ACAP Sydney University Node Lead Professor Anita Ho Baillie and her team are making important progress towards commercial viability of their perovskite-silicon tandem solar cell.
ACAP's verified 30% efficient perovskite-silicon tandem solar cell
Ho Baillie and her team have joined an elite global club of only 8 solar PV research groups in the world to demonstrate an independently certified 30% efficient monolithic perovskite-silicon tandem solar cell and, Ho Baillie says, they’re the first Australian group to achieve this certification.
They’ve also made significant gains improving the durability of their perovskite silicon tandem cells.
The work has been supported by ARENA and the Australian Centre for Advanced Photovoltaics, both of which are targeting 30% solar cell efficiency, at 30c per watt installed in the field, by 2030.

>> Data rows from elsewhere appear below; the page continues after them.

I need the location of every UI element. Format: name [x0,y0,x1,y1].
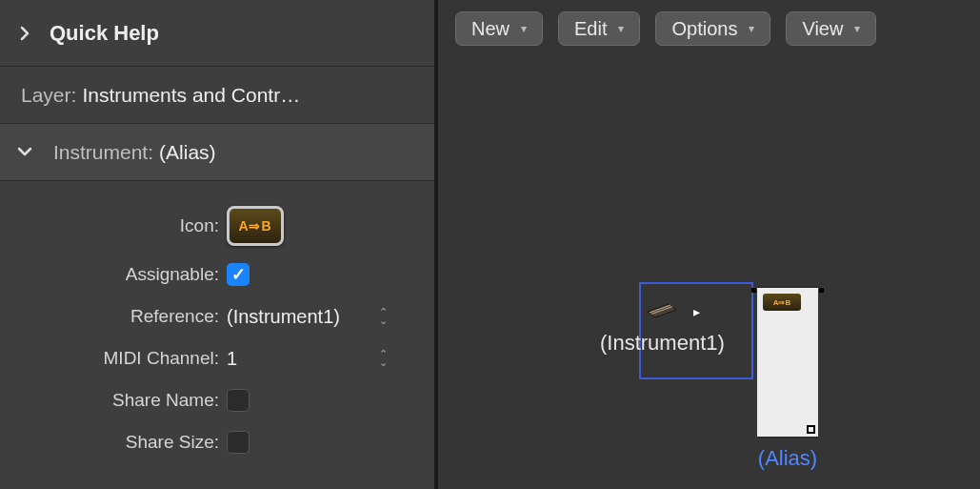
prop-label: Share Size: [0,432,219,453]
layer-row[interactable]: Layer: Instruments and Contr… [0,67,434,124]
button-label: Edit [574,18,607,40]
reference-stepper[interactable]: ⌃ ⌄ [374,306,391,327]
keyboard-icon: ▸ [646,300,678,321]
prop-label: MIDI Channel: [0,348,219,369]
edit-button[interactable]: Edit ▾ [558,11,640,46]
alias-ab-icon[interactable]: A⇒B [227,206,284,246]
chevron-down-icon: ▾ [749,22,754,35]
prop-icon-row: Icon: A⇒B [0,198,434,254]
node-label: (Alias) [757,446,818,471]
chevron-down-icon: ▾ [618,22,624,35]
chevron-down-icon: ▾ [521,22,527,35]
input-port-icon [751,288,756,293]
prop-label: Assignable: [0,264,219,285]
assignable-checkbox[interactable]: ✓ [227,263,250,286]
quick-help-title: Quick Help [50,21,159,46]
prop-label: Share Name: [0,390,219,411]
chevron-down-icon: ▾ [854,22,860,35]
output-triangle-icon: ▸ [693,304,700,319]
midi-channel-value[interactable]: 1 [227,348,237,370]
chevron-down-icon [17,140,40,165]
inspector-panel: Quick Help Layer: Instruments and Contr…… [0,0,438,489]
prop-midi-channel-row: MIDI Channel: 1 ⌃ ⌄ [0,337,434,379]
prop-label: Icon: [0,215,219,236]
output-port-icon [807,425,815,434]
alias-node[interactable]: A⇒B (Alias) [757,286,818,471]
instrument-label: Instrument: [53,141,153,164]
chevron-right-icon [17,22,40,45]
port-icon [819,288,824,293]
instrument-section-header[interactable]: Instrument: (Alias) [0,124,434,181]
share-name-checkbox[interactable] [227,389,250,412]
button-label: View [802,18,843,40]
button-label: New [471,18,510,40]
prop-assignable-row: Assignable: ✓ [0,254,434,295]
alias-object-body[interactable]: A⇒B [757,286,818,438]
button-label: Options [671,18,737,40]
instrument1-node[interactable]: ▸ (Instrument1) [600,300,725,356]
reference-value[interactable]: (Instrument1) [227,306,340,328]
node-label: (Instrument1) [600,331,725,356]
layer-value: Instruments and Contr… [82,84,300,107]
chevron-down-icon: ⌄ [379,316,388,325]
options-button[interactable]: Options ▾ [655,11,770,46]
share-size-checkbox[interactable] [227,431,250,454]
chevron-down-icon: ⌄ [379,358,388,367]
prop-reference-row: Reference: (Instrument1) ⌃ ⌄ [0,295,434,337]
prop-share-name-row: Share Name: [0,379,434,421]
quick-help-header[interactable]: Quick Help [0,0,434,67]
alias-ab-icon: A⇒B [763,294,801,311]
toolbar: New ▾ Edit ▾ Options ▾ View ▾ [438,0,980,57]
environment-panel: New ▾ Edit ▾ Options ▾ View ▾ ▸ [438,0,980,489]
view-button[interactable]: View ▾ [786,11,876,46]
properties-list: Icon: A⇒B Assignable: ✓ Reference: (Inst… [0,181,434,463]
prop-share-size-row: Share Size: [0,421,434,463]
environment-canvas[interactable]: ▸ (Instrument1) A⇒B (Alias) [438,57,980,489]
prop-label: Reference: [0,306,219,327]
layer-label: Layer: [21,84,76,107]
midi-channel-stepper[interactable]: ⌃ ⌄ [374,348,391,369]
new-button[interactable]: New ▾ [455,11,543,46]
instrument-value: (Alias) [159,141,216,164]
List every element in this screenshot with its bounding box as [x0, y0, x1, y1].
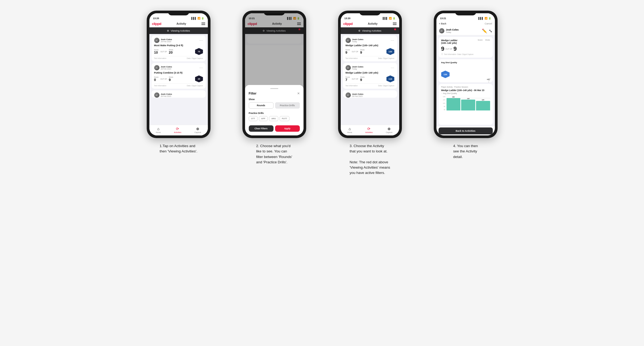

Silicon is the semiconductor material used in current solar technology, but it has a theoretical limit of around 30% energy conversion efficiency. Currently, the highest efficiency for a silicon cell is 27% produced in the laboratory.
To bring the cost of energy down further, ACAP researchers are studying different types of compound semiconductor materials for solar cells with high energy conversion efficiencies, that can also partner with silicon forming multijunction cells, and that will perform reliably in the field for many decades.
Metal halide perovskites are promising as they are cheap to produce because they can be printed or sprayed on very thinly and are suitable for light and flexible applications. They also don’t require the high temperatures during production that silicon cells.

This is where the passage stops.